Our government is consulting with Canadians now to ensure the project list is robust and includes effective criteria such as environmental objectives and standards for clean air, water, and climate change. Through a new early planning and engagement phase, companies will be able to identify and address issues early in the process before an impact assessment begins. Early planning will result in tailored impact statement guidelines, a co-operation plan, an indigenous engagement and partnership plan, public participation plan, and, if required, a permitting plan.

The details of these early planning products will be further articulated in the information requirements and time management regulations. We are consulting on these now and they will come into force concurrently with the IAA. This early planning stage will define requirements and clarify expectations so companies know what is expected of them and when.

This new phase will help them design and plan their projects and more effectively engage indigenous peoples, stakeholders, and local communities. Amendments proposed by the Standing Committee on Environment and Sustainable Development will also enable the Minister of Environment and Climate Change to inform companies early on if a project is likely to have negative impacts, giving proponents an earlier opportunity to decide to continue with an impact assessment.

Bill C-69 would also put in place stricter timeline management for impact assessments, with fewer stops of the clock. Specifically, timelines for agency-led reviews would be reduced from 365 days to 300 days. Panel reviews would be shortened from 720 days to a maximum of 600 days. In addition, panel reviews for designated projects reviewed in collaboration with a federal life cycle regulator would be shortened to 300 days, with the option to allow the minister to set the timeline up to a maximum of 600 days if warranted based on the project's complexity. Timelines for non-designated projects reviewed by life cycle regulators would be shortened from 450 days to 300 days.

The regulations I mentioned earlier would also establish clear rules around when timelines could be paused. In addition, proposed amendments provide for a 45-day timeline for establishing a review panel. Together, these measures will result in more timely decisions and more certainty for proponents.

Companies will also know in advance what will be considered during reviews and what factors will guide decision-making. Reviews will take into account not just environmental impacts, but social, economic, and health effects, along with impacts on indigenous peoples and their rights.

Recognizing that not all project effects are negative, the bill would ensure that both positive and negative impacts would be considered. Amendments clarify that the government's public interest decision will be based on the assessment report and the consideration of specific factors.

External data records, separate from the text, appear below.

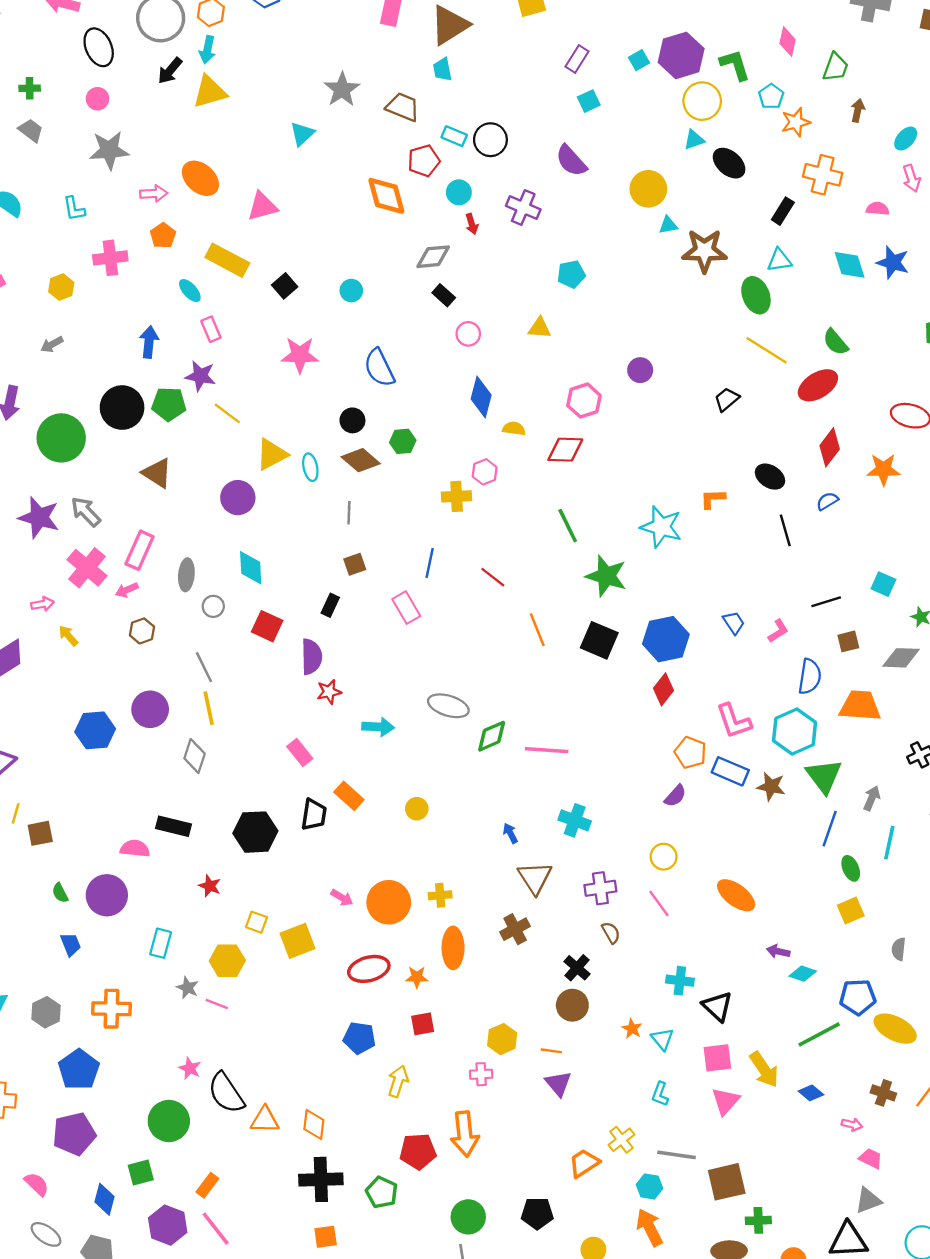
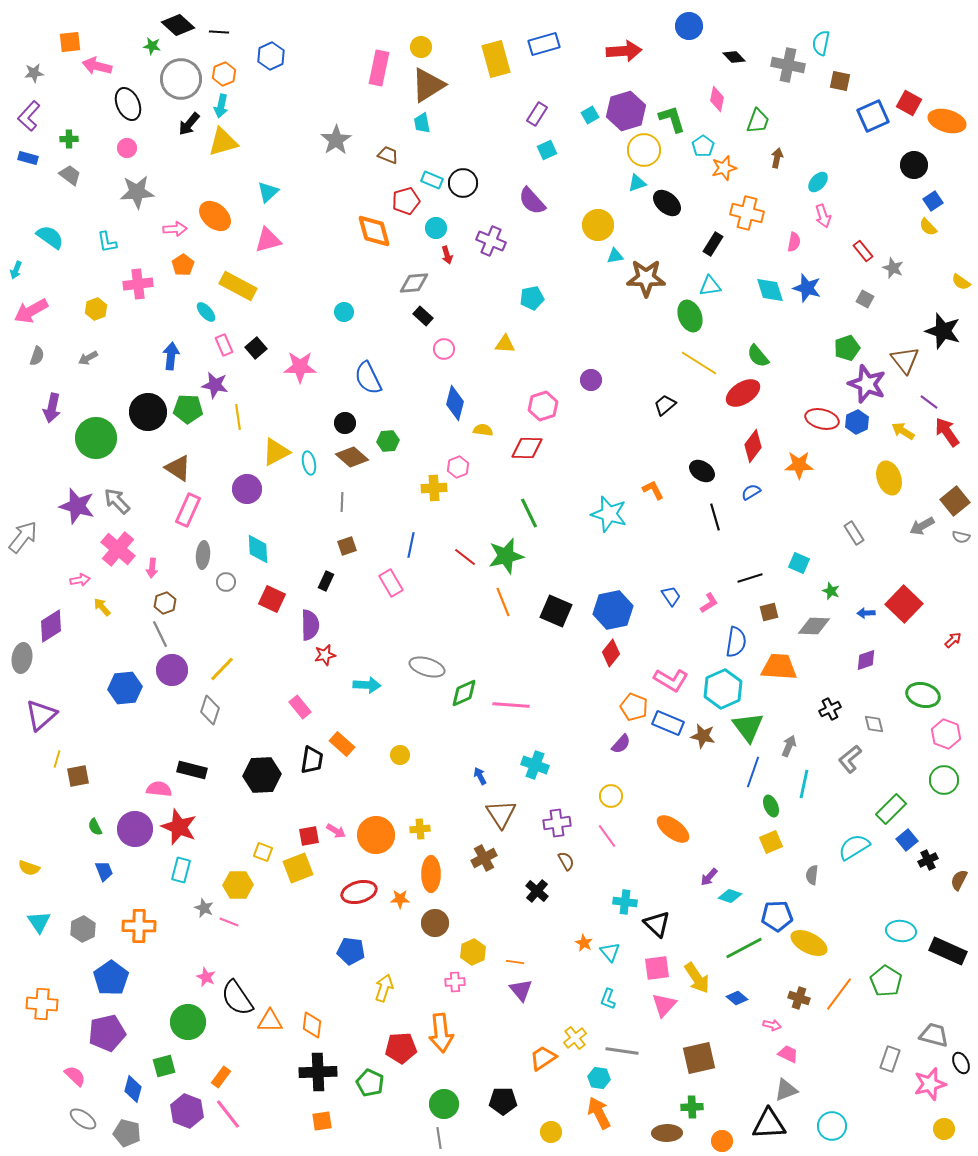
brown trapezoid: (403, 107) -> (388, 155), size x0.7
cyan triangle: (302, 134) -> (268, 192), moved
pink semicircle: (878, 209) -> (794, 242), turned 96
black square: (285, 286) -> (256, 348), moved
yellow line: (227, 413) -> (238, 417), turned 45
orange L-shape: (713, 499) -> (653, 490), turned 65
pink rectangle: (140, 550) -> (188, 510), moved
green star: (606, 576) -> (506, 556), moved, turned -30
pink arrow: (127, 590) -> (152, 568), turned -60
gray line: (204, 667) -> (160, 634), moved
yellow line: (209, 708) -> (222, 669), turned 56
pink L-shape: (734, 721) -> (671, 680), turned -40
red star: (210, 886) -> (179, 827), moved, size x1.8
purple arrow: (778, 951) -> (709, 877), turned -60
brown circle: (572, 1005) -> (435, 923), moved
red square: (423, 1024) -> (309, 836), moved
brown square: (727, 1182) -> (699, 1058), moved

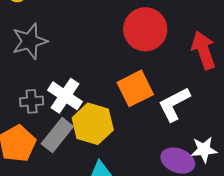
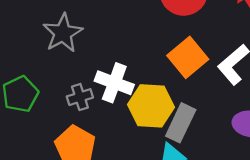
gray rectangle: (57, 135) -> (181, 123), moved

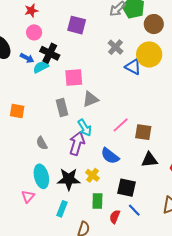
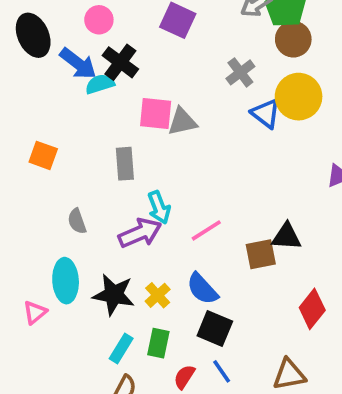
brown circle: (154, 24) -> (293, 39), moved
blue arrow: (27, 58) -> (78, 64), size x1.5
gray triangle: (90, 99) -> (182, 122), moved
pink line: (121, 125) -> (206, 230), moved
brown square: (143, 132) -> (261, 254), moved, turned -30
purple arrow: (77, 143) -> (140, 233), turned 40
blue semicircle: (110, 156) -> (202, 289), moved
black triangle: (149, 160) -> (286, 237), moved
cyan rectangle: (62, 209) -> (121, 349), moved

The bill would also provide strong transparency measures so proponents would be informed about key decisions, as well as the reasons behind them. That includes, for example, decisions to extend the timeline for a review or to refer a final decision on a project to cabinet. Also, when final decisions are made on whether a project will go ahead, the proponent will be informed of the reasons why and will be assured that all factors were appropriately considered.

I want to note that in considering Bill C-69, the Standing Committee on Environment and Sustainable Development heard testimony from a number of companies and industry groups. There were suggestions for improving the bill, and I want to recognize the committee for listening to that feedback and responding.

As reported back to the House, Bill C-69 now includes stronger transparency provisions that would benefit proponents and provide more certainty and consistency across the legislation. Amendments would improve transparency by requiring assessment reports to incorporate a broader range of information, including a summary of comments received, recommendations on mitigation measures and follow-up, and the agency's rationale and conclusions. It would also require that public comments provided during the public reviews would be made available online. That information posted online would also need to be maintained so it could be accessed over time.

I would like to talk now about how Bill C-69 would achieve our government's goal of one project, one review. By providing for joint reviews and substitution, where a process led by another jurisdiction fulfills the requirement for a federal review, it would promote co-operation with provinces and territories, reduce red tape, and prevent duplication. In addition, we would be increasing opportunities for partnership with indigenous peoples and for indigenous governing bodies to take on key responsibilities, including taking the lead on projects.

I commend the standing committee for further advancing our objective of one project, one review. As a result of its work, integrated review panels with federal regulators can now include other jurisdictions, making it possible to have just one assessment that meets all requirements. This is important for investor certainty. This change responds directly to testimony made before the committee and what our government has heard from industry stakeholders. It supports our goal of certainty and timelines in review processes.

Finally, we have also heard how important it is for Bill C-69 to support a smooth transition between the current assessment regime and the new regime. Our government recognizes that this transition needs to be clear and predictable to encourage investment and keep good projects moving forward. We have also committed that no project will have to return to the beginning of the process. This legislation fulfills that promise. Under Bill C-69, projects would continue under the current rules where the assessment would already be under way.

Thanks to the work of the standing committee, the transition process in now even clearer. Amendments would increase predictability by confirming how the transition to the new review process would work, with objective criteria to identify projects that would continue to be reviewed un CEAA 2012, giving companies the option to opt in to the new process and confirming that no one would go back to the starting line.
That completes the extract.